Instagration Pt. 2: Scaling our infrastructure to multiple data centers

Published in

Instagram Engineering

8 min readNov 11, 2015

In 2013, about a year after we joined Facebook, 200m people were using Instagram every month and we were storing 20b photos. With no slow-down in sight, we began Instagration — our move from AWS servers to Facebook’s infrastructure. Two years later, Instagram has grown to be a community of 400 million monthly active users with 40b photos and videos, serving over a million requests per second. To keep supporting this growth, and to make sure the community has a reliable experience on Instagram, we decided to scale our infrastructure geographically. In this post, we’ll talk about why we expanded our infrastructure from one to three data centers and some of the technical challenges we met along the way.

Motivation

Mike Krieger, Instagram’s co-founder and CTO, recently wrote a post that included a story about the time in 2012 when a huge storm in Virginia brought down nearly half of our instances. The small team spent the next 36 hours rebuilding almost all of our infrastructure, which was an experience they never wanted to repeat. Natural disasters like this have the potential to temporarily or permanently damage a data center — and we need to make sure to sustain the loss with minimal impact on user experience.

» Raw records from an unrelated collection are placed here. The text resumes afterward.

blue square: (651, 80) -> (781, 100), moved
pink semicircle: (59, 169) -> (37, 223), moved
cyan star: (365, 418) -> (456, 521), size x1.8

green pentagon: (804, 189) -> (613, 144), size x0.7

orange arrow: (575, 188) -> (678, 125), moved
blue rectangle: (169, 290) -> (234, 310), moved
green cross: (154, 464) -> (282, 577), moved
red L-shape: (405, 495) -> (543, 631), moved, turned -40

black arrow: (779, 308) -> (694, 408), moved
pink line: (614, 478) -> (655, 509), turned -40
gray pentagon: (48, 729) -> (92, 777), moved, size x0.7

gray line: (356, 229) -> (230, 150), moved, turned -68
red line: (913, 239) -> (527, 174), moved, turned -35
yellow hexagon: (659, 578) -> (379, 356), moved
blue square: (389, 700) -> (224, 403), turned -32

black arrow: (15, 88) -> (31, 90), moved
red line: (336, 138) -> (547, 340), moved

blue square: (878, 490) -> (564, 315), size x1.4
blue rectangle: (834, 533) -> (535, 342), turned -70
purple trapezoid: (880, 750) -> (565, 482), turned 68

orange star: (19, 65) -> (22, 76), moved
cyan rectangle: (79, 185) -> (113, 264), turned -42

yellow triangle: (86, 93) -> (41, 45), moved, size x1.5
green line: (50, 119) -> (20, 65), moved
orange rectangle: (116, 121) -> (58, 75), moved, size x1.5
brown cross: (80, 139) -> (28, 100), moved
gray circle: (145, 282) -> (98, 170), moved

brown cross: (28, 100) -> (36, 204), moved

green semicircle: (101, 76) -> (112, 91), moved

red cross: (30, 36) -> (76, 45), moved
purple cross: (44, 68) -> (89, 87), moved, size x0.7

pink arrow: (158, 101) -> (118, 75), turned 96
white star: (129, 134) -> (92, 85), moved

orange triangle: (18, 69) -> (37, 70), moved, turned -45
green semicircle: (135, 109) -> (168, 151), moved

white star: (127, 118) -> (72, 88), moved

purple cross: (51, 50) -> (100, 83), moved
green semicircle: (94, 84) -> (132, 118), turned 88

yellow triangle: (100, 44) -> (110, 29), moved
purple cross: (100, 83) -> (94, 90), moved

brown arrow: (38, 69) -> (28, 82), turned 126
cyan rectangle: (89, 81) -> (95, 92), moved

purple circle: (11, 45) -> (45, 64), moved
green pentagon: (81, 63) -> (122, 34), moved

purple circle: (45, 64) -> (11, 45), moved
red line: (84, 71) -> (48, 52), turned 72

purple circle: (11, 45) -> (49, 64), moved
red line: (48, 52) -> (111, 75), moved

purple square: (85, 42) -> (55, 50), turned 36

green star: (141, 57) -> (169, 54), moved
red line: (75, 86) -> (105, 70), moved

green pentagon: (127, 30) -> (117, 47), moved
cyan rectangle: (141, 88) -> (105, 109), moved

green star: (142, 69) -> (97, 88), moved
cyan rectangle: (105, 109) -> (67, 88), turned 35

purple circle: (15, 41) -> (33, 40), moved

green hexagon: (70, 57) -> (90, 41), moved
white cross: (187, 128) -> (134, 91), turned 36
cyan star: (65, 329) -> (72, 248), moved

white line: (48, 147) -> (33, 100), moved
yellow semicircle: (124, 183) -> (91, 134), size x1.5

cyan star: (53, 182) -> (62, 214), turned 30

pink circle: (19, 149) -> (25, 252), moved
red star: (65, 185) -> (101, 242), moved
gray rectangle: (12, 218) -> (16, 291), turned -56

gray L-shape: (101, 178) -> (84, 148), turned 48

Other motivations for scaling out geographically include:

Resilience to regional issues: More common than natural disasters are network disconnects, power issues, etc. For example, soon after we expanded our services to Oregon, one of the racks containing memcache and async tier servers was powered off, which caused large exceptions to user requests. With our new infrastructure in place, we were able to shift traffic away from the region to mitigate the issue while we recovered from the power failure.
Flexible capacity expansion: Facebook has a few data centers. It is much easier to expand Instagram’s capacity where it is available when our infrastructure is ready to expand beyond one region and even when there is considerable delay in network latency. It helps to make quick decisions on getting new features ready for users without having to scramble for infrastructure resources to support them.

From One to Two

So how did we start spreading things out? First let’s take a look at Instagram’s overall infrastructure stack.

The key to expanding to multiple data centers is to distinguish global data and local data. Global data needs to be replicated across data centers, while local data can be different for each region (for example, the async jobs created by web server would only be viewed in that region).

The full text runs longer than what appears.